> [Your objective]:
Output every entry exactly as written, skipping any pictures.

····················

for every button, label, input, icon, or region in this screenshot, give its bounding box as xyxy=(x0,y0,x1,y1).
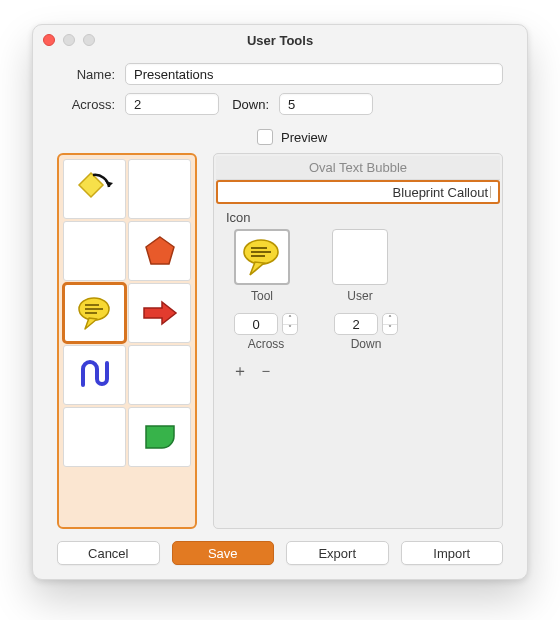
tool-grid xyxy=(63,159,191,467)
button-row: Cancel Save Export Import xyxy=(57,529,503,565)
across-step-up[interactable]: ˄ xyxy=(283,314,297,325)
user-icon-label: User xyxy=(347,289,372,303)
grid-cell[interactable] xyxy=(63,345,126,405)
detail-panel: Oval Text Bubble Blueprint Callout Icon xyxy=(213,153,503,529)
down-step-up[interactable]: ˄ xyxy=(383,314,397,325)
tool-icon-col: Tool xyxy=(234,229,290,303)
rounded-rect-icon xyxy=(142,422,178,452)
squiggle-icon xyxy=(75,355,115,395)
grid-cell[interactable] xyxy=(128,345,191,405)
preview-row: Preview xyxy=(257,129,503,145)
pentagon-icon xyxy=(142,233,178,269)
down-step-buttons: ˄ ˅ xyxy=(382,313,398,335)
grid-cell[interactable] xyxy=(63,407,126,467)
list-item[interactable]: Oval Text Bubble xyxy=(216,156,500,180)
cancel-button[interactable]: Cancel xyxy=(57,541,160,565)
grid-cell[interactable] xyxy=(128,159,191,219)
name-label: Name: xyxy=(57,67,115,82)
down-stepper: 2 ˄ ˅ xyxy=(334,313,398,335)
titlebar: User Tools xyxy=(33,25,527,55)
add-remove-row: ＋ － xyxy=(232,361,490,382)
preview-checkbox[interactable] xyxy=(257,129,273,145)
save-button[interactable]: Save xyxy=(172,541,275,565)
tool-grid-panel xyxy=(57,153,197,529)
preview-label: Preview xyxy=(281,130,327,145)
speech-bubble-icon xyxy=(240,235,284,279)
zoom-icon[interactable] xyxy=(83,34,95,46)
close-icon[interactable] xyxy=(43,34,55,46)
remove-button[interactable]: － xyxy=(258,361,274,382)
icon-section: Icon xyxy=(216,210,500,520)
mid-wrap: Oval Text Bubble Blueprint Callout Icon xyxy=(57,153,503,529)
across-stepper: 0 ˄ ˅ xyxy=(234,313,298,335)
user-icon-col: User xyxy=(332,229,388,303)
coord-row: 0 ˄ ˅ Across 2 xyxy=(234,313,490,351)
across-input[interactable] xyxy=(125,93,219,115)
arrow-right-icon xyxy=(140,298,180,328)
coord-down-label: Down xyxy=(351,337,382,351)
list-item-selected[interactable]: Blueprint Callout xyxy=(216,180,500,204)
coord-across-label: Across xyxy=(248,337,285,351)
tool-icon-box[interactable] xyxy=(234,229,290,285)
name-row: Name: xyxy=(57,63,503,85)
grid-cell[interactable] xyxy=(128,407,191,467)
dims-row: Across: Down: xyxy=(57,93,503,115)
user-tools-window: User Tools Name: Across: Down: Preview xyxy=(32,24,528,580)
svg-marker-1 xyxy=(105,181,113,187)
down-input[interactable] xyxy=(279,93,373,115)
import-button[interactable]: Import xyxy=(401,541,504,565)
grid-cell-selected[interactable] xyxy=(63,283,126,343)
add-button[interactable]: ＋ xyxy=(232,361,248,382)
tool-icon-label: Tool xyxy=(251,289,273,303)
across-col: 0 ˄ ˅ Across xyxy=(234,313,298,351)
grid-cell[interactable] xyxy=(128,283,191,343)
export-button[interactable]: Export xyxy=(286,541,389,565)
name-input[interactable] xyxy=(125,63,503,85)
across-value[interactable]: 0 xyxy=(234,313,278,335)
down-label: Down: xyxy=(229,97,269,112)
grid-cell[interactable] xyxy=(63,221,126,281)
diamond-arrow-icon xyxy=(75,169,115,209)
across-step-down[interactable]: ˅ xyxy=(283,325,297,335)
speech-bubble-icon xyxy=(75,293,115,333)
grid-cell[interactable] xyxy=(63,159,126,219)
svg-marker-7 xyxy=(144,302,176,324)
grid-cell[interactable] xyxy=(128,221,191,281)
down-col: 2 ˄ ˅ Down xyxy=(334,313,398,351)
window-controls xyxy=(43,34,95,46)
across-step-buttons: ˄ ˅ xyxy=(282,313,298,335)
user-icon-box[interactable] xyxy=(332,229,388,285)
across-label: Across: xyxy=(57,97,115,112)
window-title: User Tools xyxy=(33,33,527,48)
svg-marker-2 xyxy=(146,237,174,264)
icon-row: Tool User xyxy=(234,229,490,303)
icon-heading: Icon xyxy=(226,210,490,225)
down-step-down[interactable]: ˅ xyxy=(383,325,397,335)
down-value[interactable]: 2 xyxy=(334,313,378,335)
content-area: Name: Across: Down: Preview xyxy=(33,55,527,579)
minimize-icon[interactable] xyxy=(63,34,75,46)
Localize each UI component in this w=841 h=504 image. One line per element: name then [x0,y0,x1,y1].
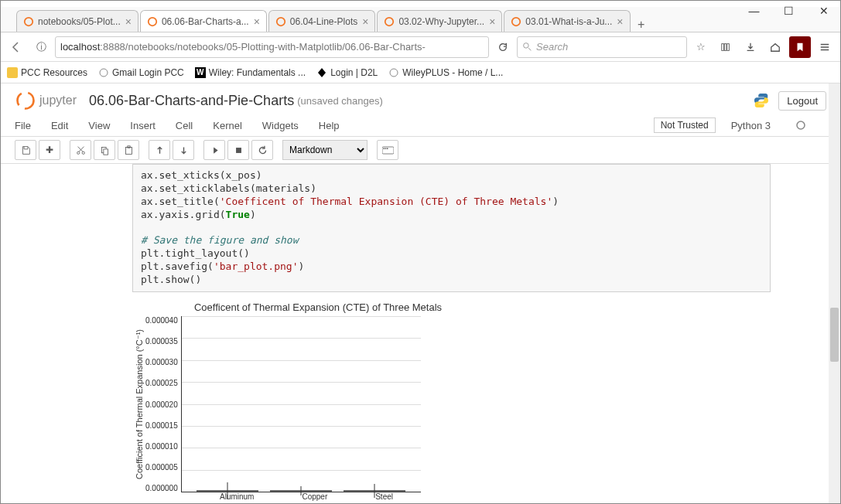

····················

> [Task answer]:
for every button, label, input, icon, or region in this screenshot, give its bounding box as xyxy=(x0,y0,x1,y1).
tool-grid xyxy=(63,159,191,467)
button-row: Cancel Save Export Import xyxy=(57,529,503,565)
across-step-up[interactable]: ˄ xyxy=(283,314,297,325)
user-icon-label: User xyxy=(347,289,372,303)
grid-cell[interactable] xyxy=(63,345,126,405)
detail-panel: Oval Text Bubble Blueprint Callout Icon xyxy=(213,153,503,529)
down-step-up[interactable]: ˄ xyxy=(383,314,397,325)
tool-icon-col: Tool xyxy=(234,229,290,303)
rounded-rect-icon xyxy=(142,422,178,452)
squiggle-icon xyxy=(75,355,115,395)
grid-cell[interactable] xyxy=(128,345,191,405)
preview-row: Preview xyxy=(257,129,503,145)
pentagon-icon xyxy=(142,233,178,269)
down-step-buttons: ˄ ˅ xyxy=(382,313,398,335)
grid-cell[interactable] xyxy=(63,407,126,467)
list-item[interactable]: Oval Text Bubble xyxy=(216,156,500,180)
cancel-button[interactable]: Cancel xyxy=(57,541,160,565)
grid-cell[interactable] xyxy=(128,159,191,219)
name-label: Name: xyxy=(57,67,115,82)
down-stepper: 2 ˄ ˅ xyxy=(334,313,398,335)
titlebar: User Tools xyxy=(33,25,527,55)
add-remove-row: ＋ － xyxy=(232,361,490,382)
preview-checkbox[interactable] xyxy=(257,129,273,145)
save-button[interactable]: Save xyxy=(172,541,275,565)
tool-grid-panel xyxy=(57,153,197,529)
preview-label: Preview xyxy=(281,130,327,145)
speech-bubble-icon xyxy=(240,235,284,279)
zoom-icon[interactable] xyxy=(83,34,95,46)
close-icon[interactable] xyxy=(43,34,55,46)
remove-button[interactable]: － xyxy=(258,361,274,382)
icon-section: Icon xyxy=(216,210,500,520)
mid-wrap: Oval Text Bubble Blueprint Callout Icon xyxy=(57,153,503,529)
across-stepper: 0 ˄ ˅ xyxy=(234,313,298,335)
user-icon-col: User xyxy=(332,229,388,303)
coord-row: 0 ˄ ˅ Across 2 xyxy=(234,313,490,351)
across-input[interactable] xyxy=(125,93,219,115)
arrow-right-icon xyxy=(140,298,180,328)
coord-down-label: Down xyxy=(351,337,382,351)
list-item-selected[interactable]: Blueprint Callout xyxy=(216,180,500,204)
coord-across-label: Across xyxy=(248,337,285,351)
tool-icon-box[interactable] xyxy=(234,229,290,285)
name-row: Name: xyxy=(57,63,503,85)
grid-cell[interactable] xyxy=(128,407,191,467)
dims-row: Across: Down: xyxy=(57,93,503,115)
user-tools-window: User Tools Name: Across: Down: Preview xyxy=(32,24,528,580)
svg-marker-1 xyxy=(105,181,113,187)
down-input[interactable] xyxy=(279,93,373,115)
import-button[interactable]: Import xyxy=(401,541,504,565)
grid-cell-selected[interactable] xyxy=(63,283,126,343)
add-button[interactable]: ＋ xyxy=(232,361,248,382)
tool-icon-label: Tool xyxy=(251,289,273,303)
across-col: 0 ˄ ˅ Across xyxy=(234,313,298,351)
grid-cell[interactable] xyxy=(128,283,191,343)
export-button[interactable]: Export xyxy=(286,541,389,565)
name-input[interactable] xyxy=(125,63,503,85)
across-value[interactable]: 0 xyxy=(234,313,278,335)
down-label: Down: xyxy=(229,97,269,112)
grid-cell[interactable] xyxy=(63,221,126,281)
diamond-arrow-icon xyxy=(75,169,115,209)
across-step-down[interactable]: ˅ xyxy=(283,325,297,335)
speech-bubble-icon xyxy=(75,293,115,333)
grid-cell[interactable] xyxy=(63,159,126,219)
svg-marker-7 xyxy=(144,302,176,324)
grid-cell[interactable] xyxy=(128,221,191,281)
down-col: 2 ˄ ˅ Down xyxy=(334,313,398,351)
window-controls xyxy=(43,34,95,46)
across-step-buttons: ˄ ˅ xyxy=(282,313,298,335)
user-icon-box[interactable] xyxy=(332,229,388,285)
across-label: Across: xyxy=(57,97,115,112)
window-title: User Tools xyxy=(33,33,527,48)
svg-marker-2 xyxy=(146,237,174,264)
icon-row: Tool User xyxy=(234,229,490,303)
icon-heading: Icon xyxy=(226,210,490,225)
down-step-down[interactable]: ˅ xyxy=(383,325,397,335)
down-value[interactable]: 2 xyxy=(334,313,378,335)
content-area: Name: Across: Down: Preview xyxy=(33,55,527,579)
minimize-icon[interactable] xyxy=(63,34,75,46)
Localize each UI component in this w=841 h=504 image. One line per element: name then [x0,y0,x1,y1].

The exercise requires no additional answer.